(Data for analysis begins)

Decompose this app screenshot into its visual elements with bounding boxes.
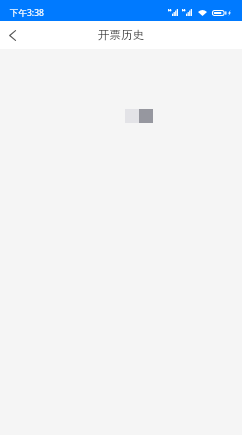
button[interactable]: Back [0,21,24,49]
other: Image placeholder [125,109,153,123]
staticText: 下午3:38 [10,7,44,19]
staticText: 开票历史 [98,28,144,42]
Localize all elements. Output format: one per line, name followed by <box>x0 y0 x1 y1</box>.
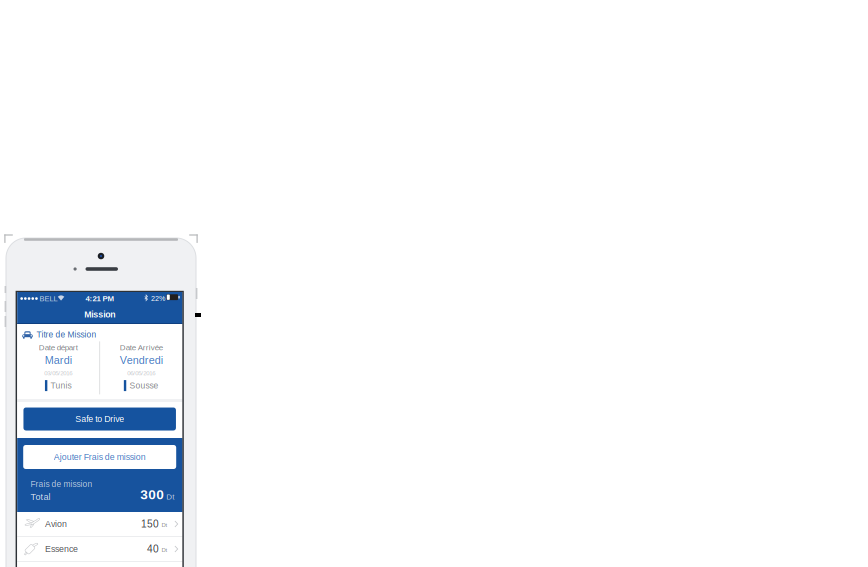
staticText: 4:21 PM <box>86 294 114 303</box>
staticText: Date Arrivée <box>120 343 163 352</box>
button[interactable]: Ajouter Frais de mission <box>23 445 176 469</box>
staticText: Tunis <box>51 381 72 390</box>
staticText: Dt <box>166 492 174 501</box>
staticText: Sousse <box>129 381 158 390</box>
staticText: 06/05/2016 <box>127 370 155 377</box>
staticText: Essence <box>45 544 78 554</box>
button[interactable]: Avion <box>17 512 182 536</box>
staticText: Dt <box>161 547 167 553</box>
staticText: Frais de mission <box>31 480 93 489</box>
staticText: Vendredi <box>120 354 163 366</box>
staticText: 300 <box>140 487 164 502</box>
staticText: Total <box>31 492 51 502</box>
staticText: Ajouter Frais de mission <box>54 452 146 462</box>
staticText: Mission <box>84 310 115 319</box>
staticText: Date départ <box>39 343 78 352</box>
staticText: 22% <box>151 295 165 303</box>
staticText: Dt <box>161 522 167 528</box>
staticText: Mardi <box>45 354 72 366</box>
button[interactable]: Titre de Mission <box>17 324 182 339</box>
staticText: Safe to Drive <box>75 414 124 424</box>
button[interactable]: Safe to Drive <box>23 408 176 430</box>
staticText: 150 <box>141 518 159 530</box>
button[interactable]: Essence <box>17 537 182 561</box>
staticText: Avion <box>45 519 67 529</box>
staticText: BELL <box>40 295 58 303</box>
staticText: 40 <box>147 543 159 555</box>
staticText: Titre de Mission <box>37 330 97 339</box>
staticText: 03/05/2016 <box>44 370 72 377</box>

(Data for analysis ends)

Work instructions:
Write out the whole listing exactly, and drop the pictures.

Result of the exercise:
Decompose this app screenshot into its visual elements with bounding boxes.
button[interactable]: Back [0,21,24,49]
other: Image placeholder [125,109,153,123]
staticText: 下午3:38 [10,7,44,19]
staticText: 开票历史 [98,28,144,42]
Localize all elements. Output format: one per line, name followed by <box>x0 y0 x1 y1</box>.
staticText: 4:21 PM <box>86 294 114 303</box>
staticText: Date Arrivée <box>120 343 163 352</box>
button[interactable]: Ajouter Frais de mission <box>23 445 176 469</box>
staticText: Tunis <box>51 381 72 390</box>
staticText: Dt <box>166 492 174 501</box>
staticText: Sousse <box>129 381 158 390</box>
staticText: 06/05/2016 <box>127 370 155 377</box>
staticText: Essence <box>45 544 78 554</box>
button[interactable]: Avion <box>17 512 182 536</box>
staticText: Dt <box>161 547 167 553</box>
staticText: Frais de mission <box>31 480 93 489</box>
staticText: Vendredi <box>120 354 163 366</box>
staticText: 300 <box>140 487 164 502</box>
staticText: Total <box>31 492 51 502</box>
staticText: Ajouter Frais de mission <box>54 452 146 462</box>
staticText: Mission <box>84 310 115 319</box>
staticText: Date départ <box>39 343 78 352</box>
staticText: 22% <box>151 295 165 303</box>
staticText: Dt <box>161 522 167 528</box>
staticText: Mardi <box>45 354 72 366</box>
button[interactable]: Titre de Mission <box>17 324 182 339</box>
staticText: Safe to Drive <box>75 414 124 424</box>
button[interactable]: Safe to Drive <box>23 408 176 430</box>
staticText: 150 <box>141 518 159 530</box>
button[interactable]: Essence <box>17 537 182 561</box>
staticText: Avion <box>45 519 67 529</box>
staticText: BELL <box>40 295 58 303</box>
staticText: 40 <box>147 543 159 555</box>
staticText: Titre de Mission <box>37 330 97 339</box>
staticText: 03/05/2016 <box>44 370 72 377</box>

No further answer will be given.